For decades, asthma therapy has focused on suppressing inflammation using inhaled corticosteroids (ICS), long‑acting bronchodilators and biologic drugs, according to the paper’s research team. Although these treatments reduce symptoms and exacerbations, many patients — especially those with severe or refractory asthma — continue to experience progressive airway remodeling and lung function decline, they wrote. Their new research argues that this gap stems from a neglected process: active resolution of inflammation.
Inflammation resolution is not passive, the researchers wrote. It is an active, programmed biological process designed to terminate inflammation, clear dying cells and restore tissue structure.
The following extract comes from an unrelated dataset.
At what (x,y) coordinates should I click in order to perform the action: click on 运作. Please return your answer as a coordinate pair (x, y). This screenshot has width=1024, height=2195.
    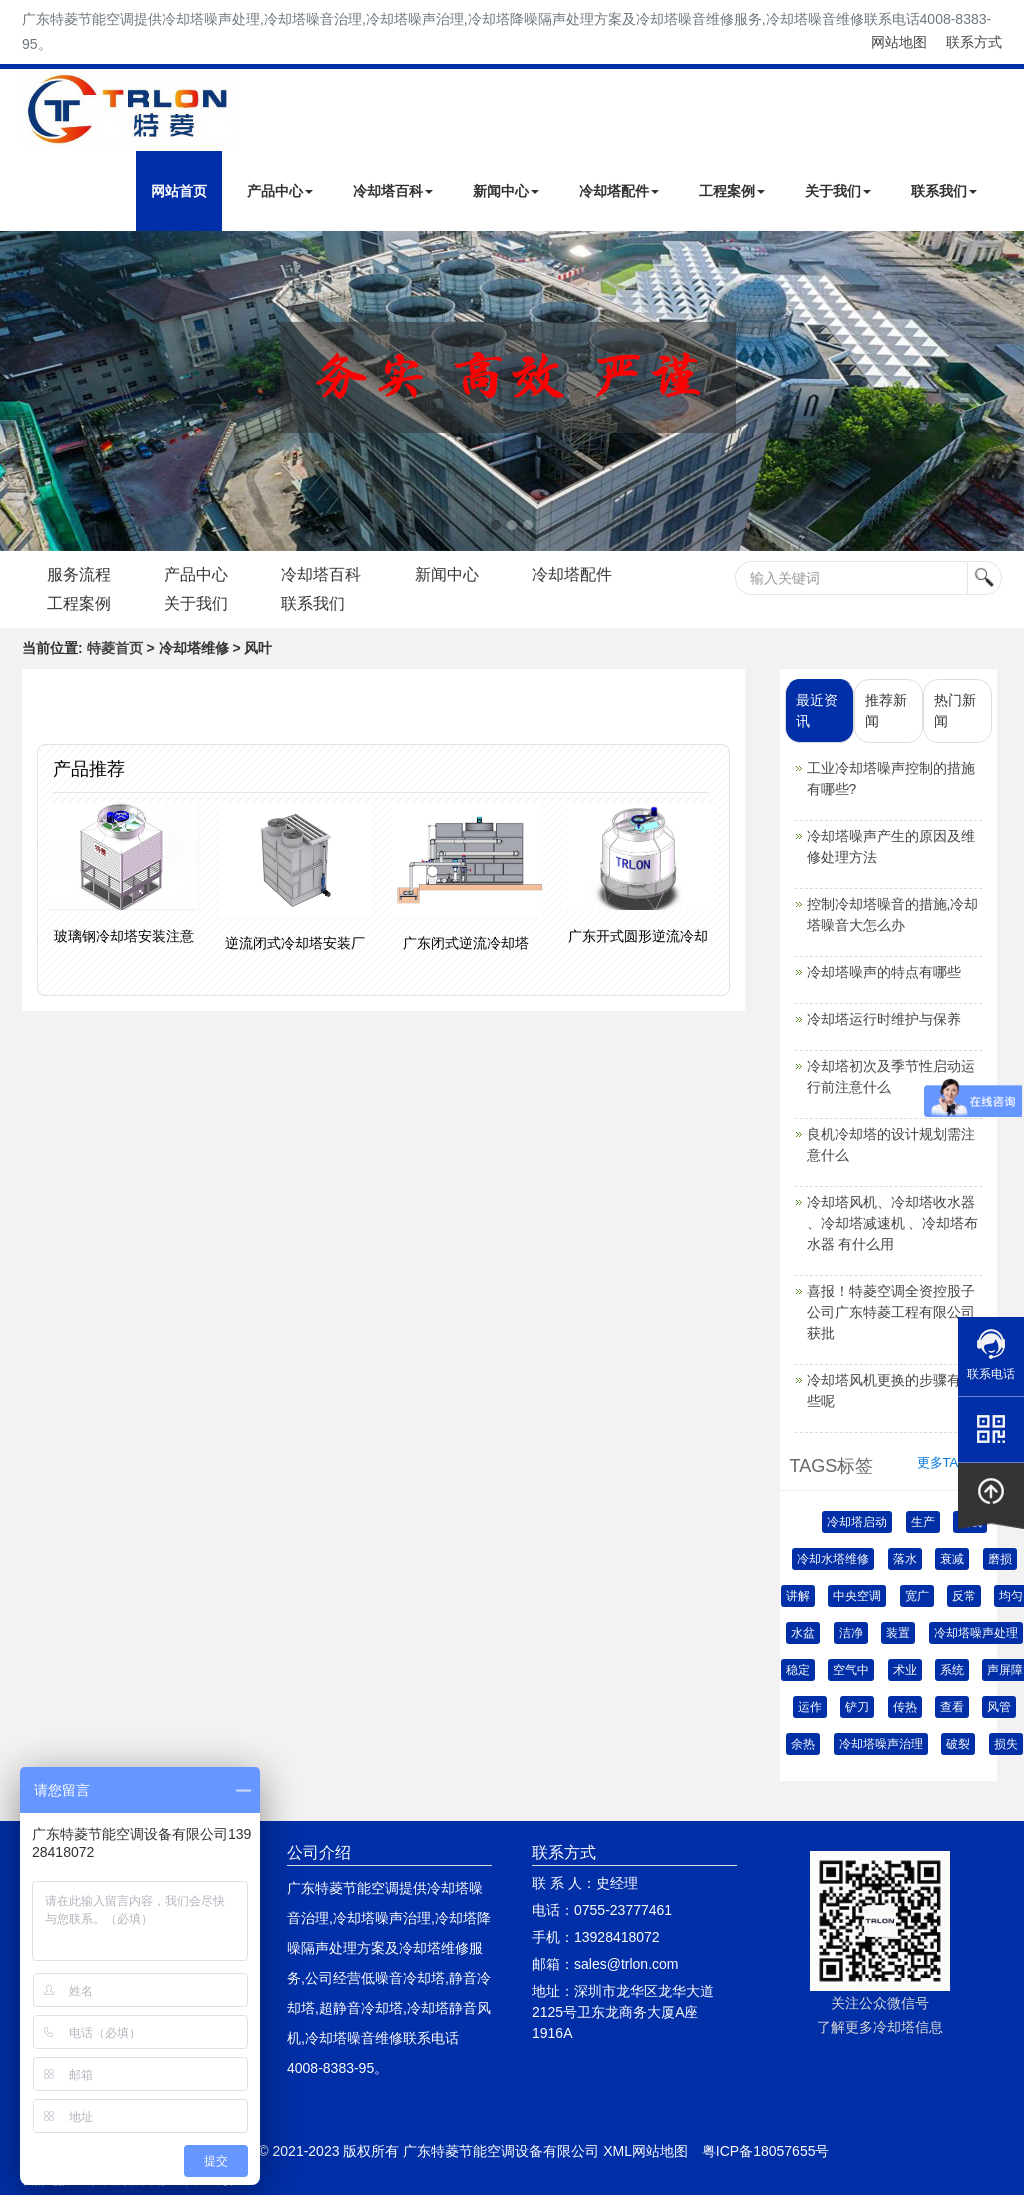
    Looking at the image, I should click on (810, 1707).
When this process fails, inflammation may quiet temporarily but never fully ends — allowing structural damage to accumulate.
According to researchers, specialized pro‑resolving mediators (SPMs) — lipid molecules derived from fatty acids — and efferocytosis — the process by which macrophages clear apoptotic immune cells — are central to inflammation resolution. Together, these mechanisms form a self‑reinforcing loop that shuts down inflammation and initiates repair, they said.
The research compiled evidence from human studies, animal models and laboratory experiments that demonstrate the following asthma findings:
- Levels of SPMs, such as lipoxin A4 and resolvins, are reduced.
- Receptor signaling for these mediators is weakened.
- Macrophages show impaired ability to clear dying eosinophils and neutrophils.
This failure triggers a damaging cascade that researchers termed, “SPM deficiency → impaired efferocytosis → secondary necrosis → structural airway damage.”
Further detailing the process, the paper suggests that resolution defects appear most pronounced in severe and refractory asthma, early‑onset disease with airway remodeling and inflammatory phenotypes marked by high eosinophils or mixed granulocytes. In these patients, standard anti‑inflammatory therapies may reduce visible inflammation but leave the underlying resolution failure uncorrected — allowing airway thickening, fibrosis and irreversible lung impairment to progress, the authors noted.
Citing other studies to support their findings, researchers said that even under high‑dose ICS, some patients have persistently low SPM levels, which correlate with steroid resistance, frequent exacerbations and declining lung function.
Researchers suggested that measuring inflammation resolution capacity could transform asthma management. Potential biomarkers include:
- SPM profiles in blood or airway samples
- Damage‑associated molecular patterns (DAMPs) released during secondary necrosis
- Phagocytic indices reflecting macrophage efferocytosis efficiency
Used together, they said, these markers could help identify patients at risk for airway remodeling despite good symptom control, offering information that traditional markers like eosinophil counts or FeNO cannot provide.
The paper outlined several emerging therapeutic strategies aimed at restoring resolution rather than suppressing inflammation, including:
- Exogenous SPMs or stable analogs to replace missing pro‑resolving signals
- Drugs that boost SPM generation or receptor signaling
- Efferocytosis‑enhancing therapies that improve macrophage clearance of dying cells
Instead of replacing current treatments, the authors argued these approaches could synergize with ICS and biologics, potentially achieving true disease modification rather than temporary control.
Finally, despite promising evidence, researchers said major gaps remain. Most human studies are cross‑sectional, biomarker detection is technically challenging and pro‑resolving therapies have yet to be tested in large, randomized trials, they noted. Regulatory, manufacturing and reimbursement hurdles also loom large.